#### Record extracts
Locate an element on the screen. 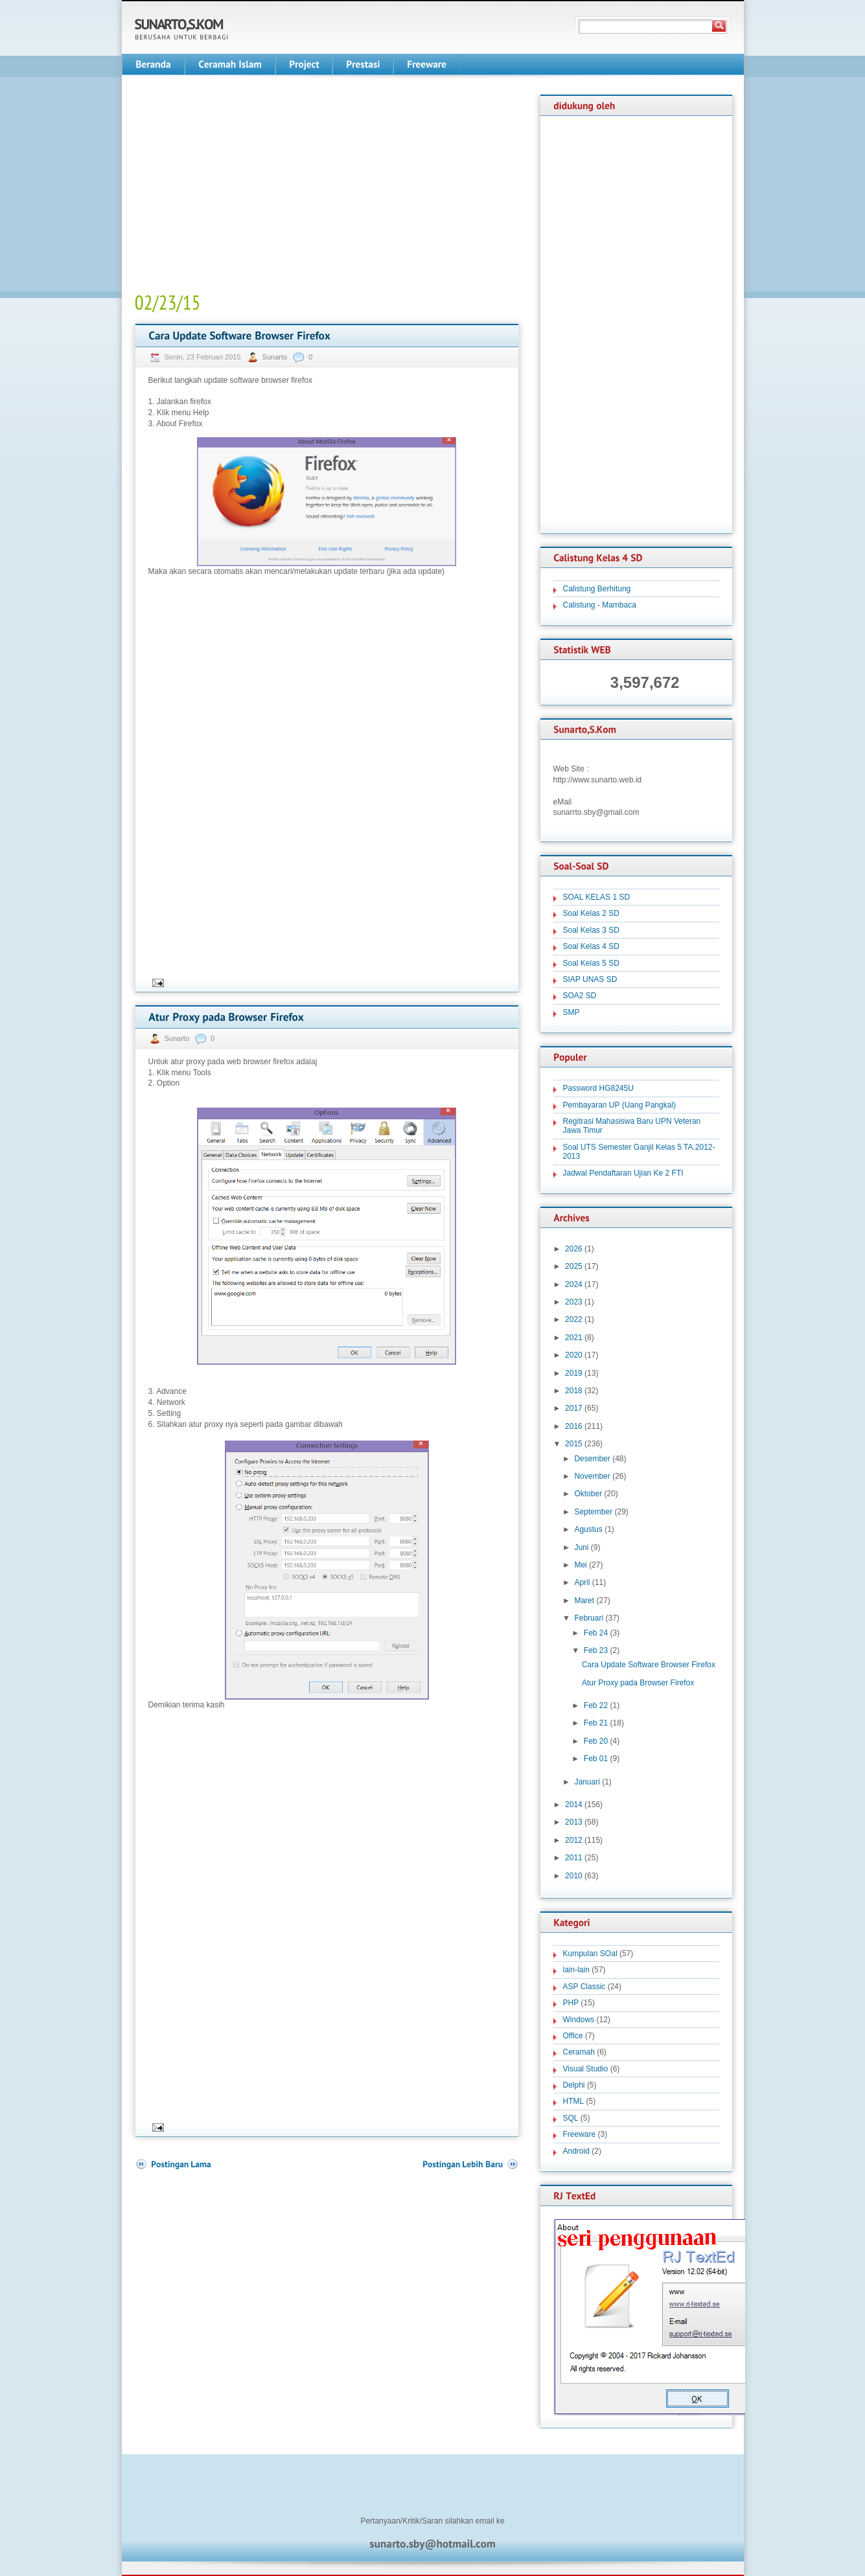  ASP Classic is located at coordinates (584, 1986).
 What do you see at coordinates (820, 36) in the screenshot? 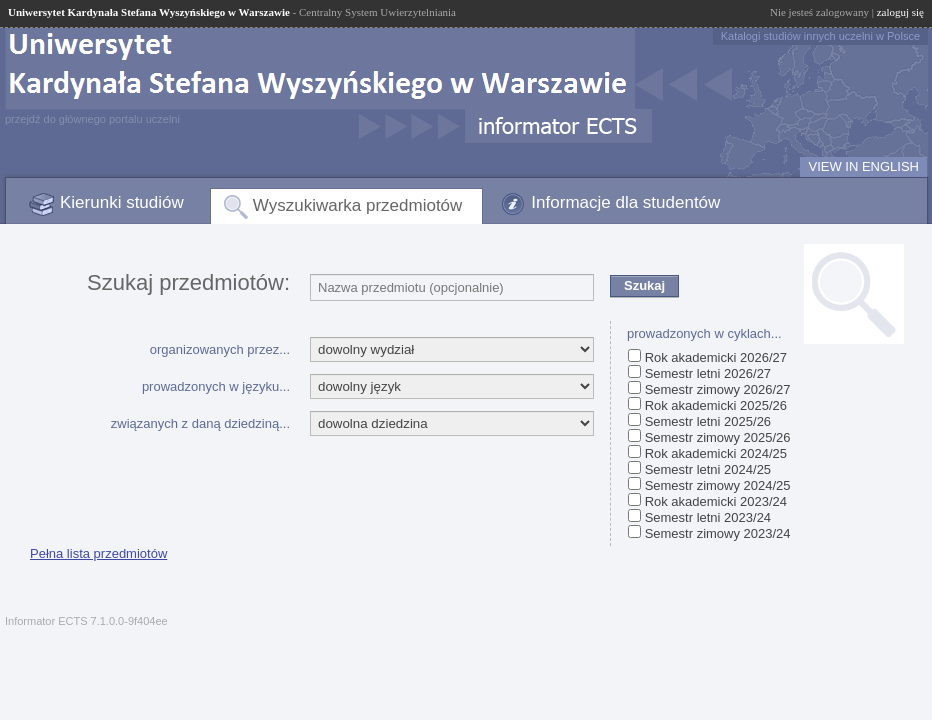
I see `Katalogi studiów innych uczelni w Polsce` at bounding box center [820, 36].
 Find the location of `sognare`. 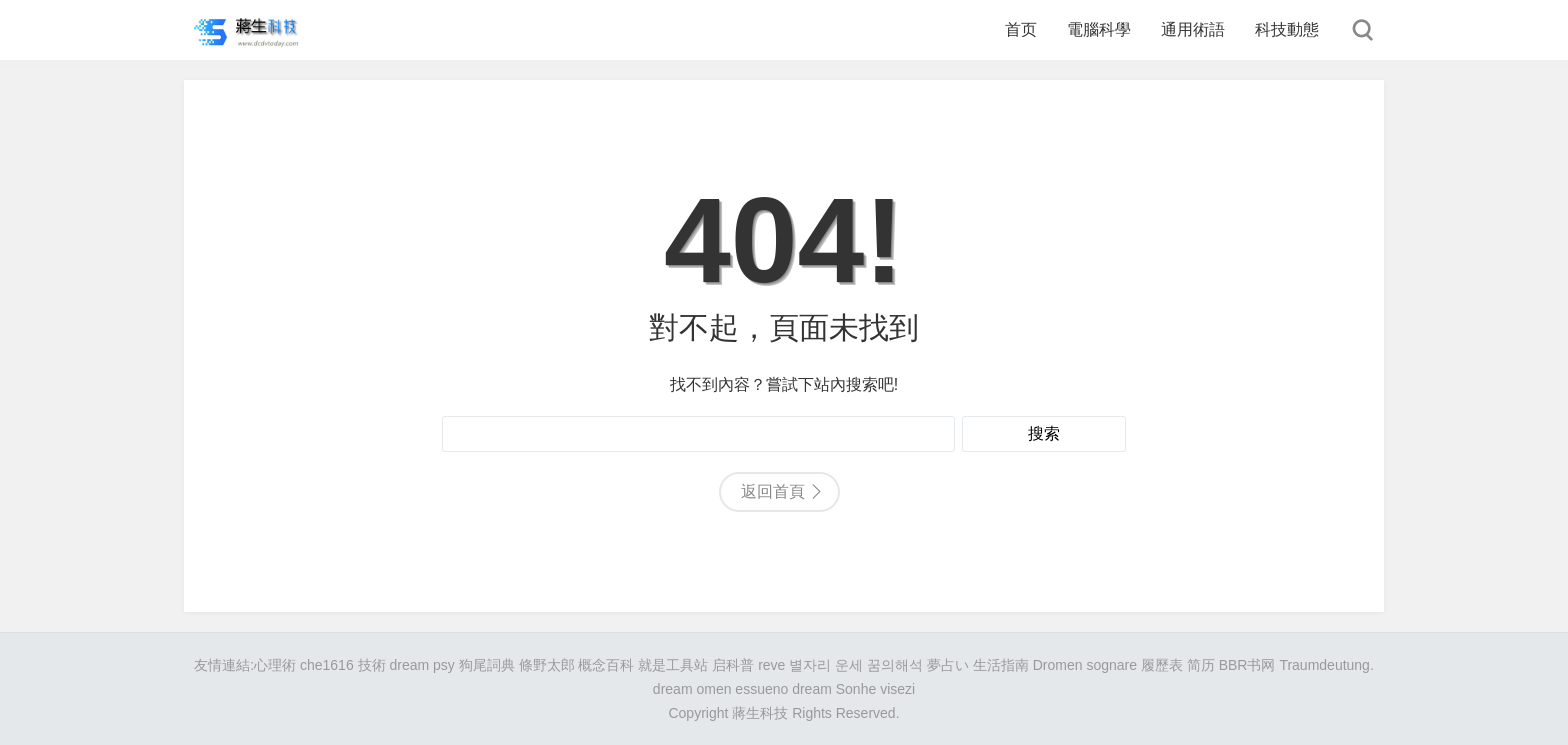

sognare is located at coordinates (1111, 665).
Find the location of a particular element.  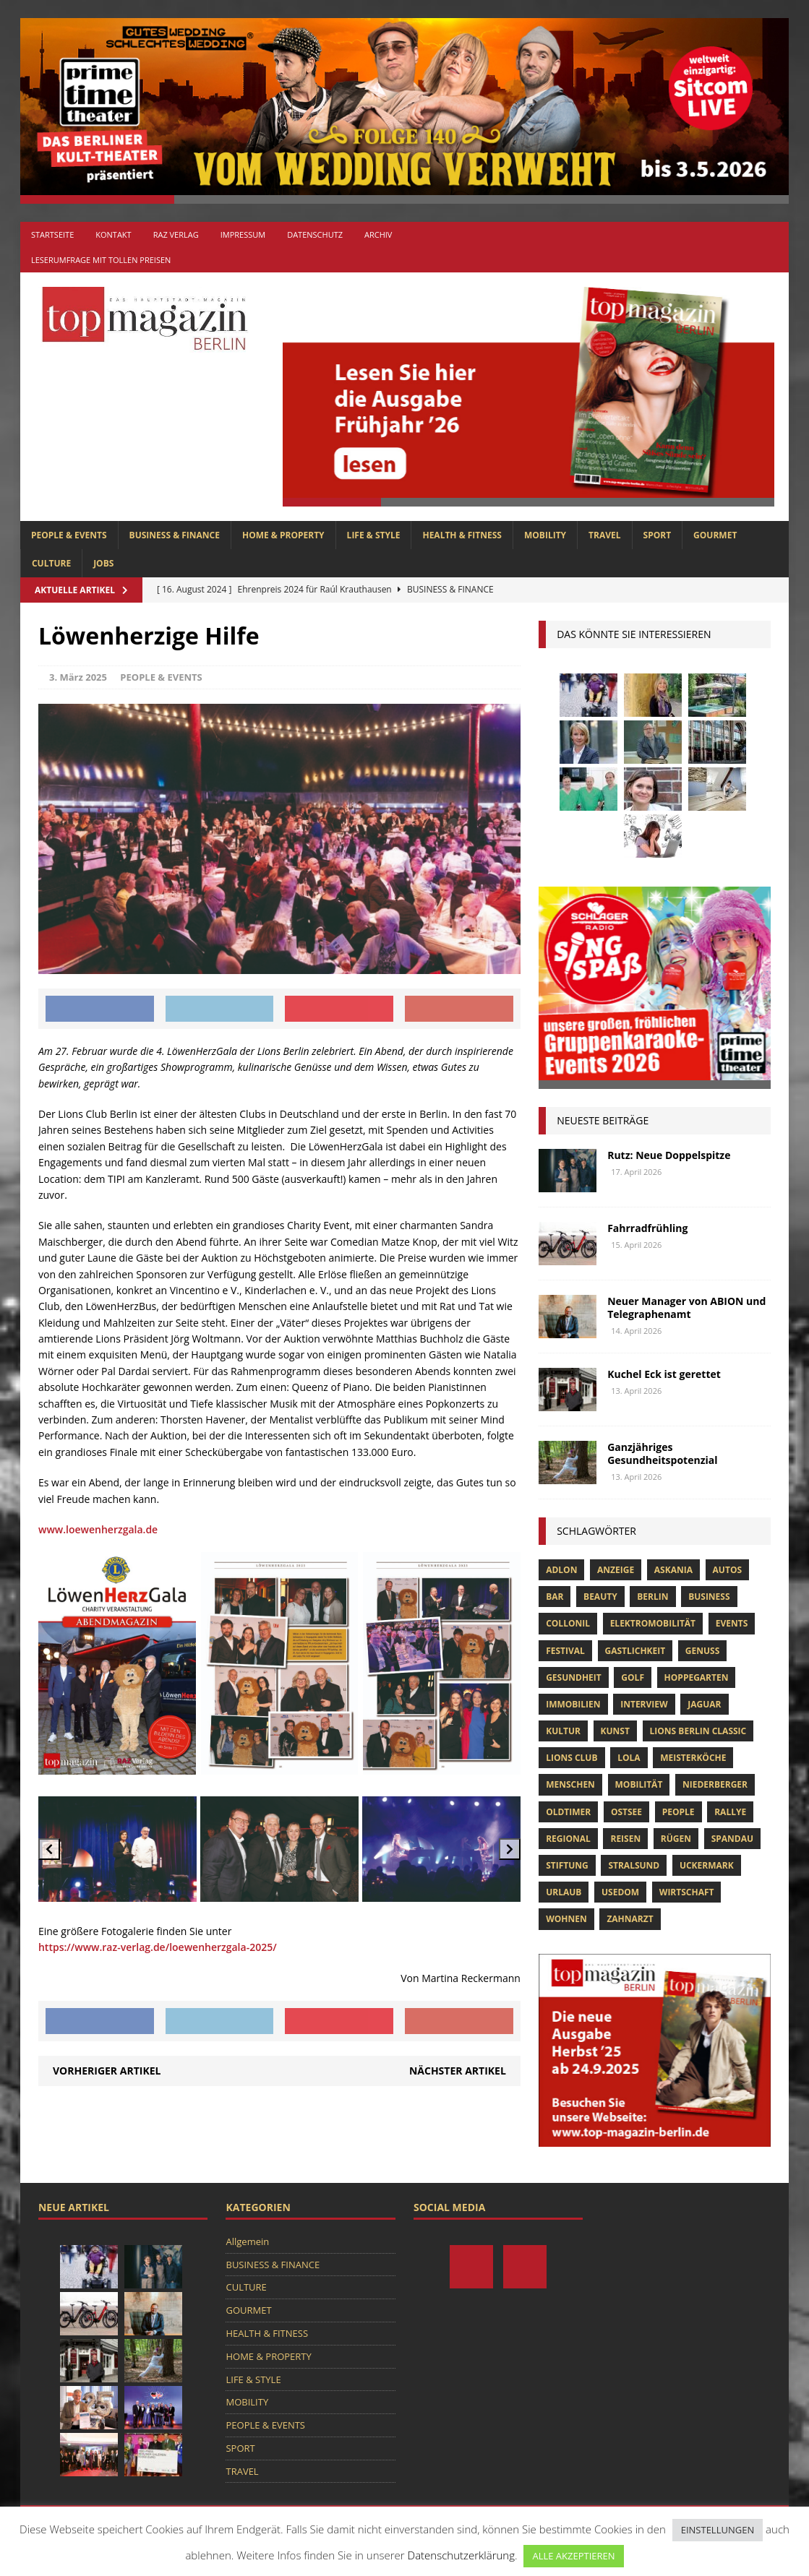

#### Work item
Your answer must be exactly the lines from the one with "What do you" through the last line of the entries, both included, with no pictures; please add nothing else.

#### Answer space
 What do you see at coordinates (820, 36) in the screenshot? 
I see `Katalogi studiów innych uczelni w Polsce` at bounding box center [820, 36].
 Find the location of `sognare`. 

sognare is located at coordinates (1111, 665).
Find the location of a particular element.  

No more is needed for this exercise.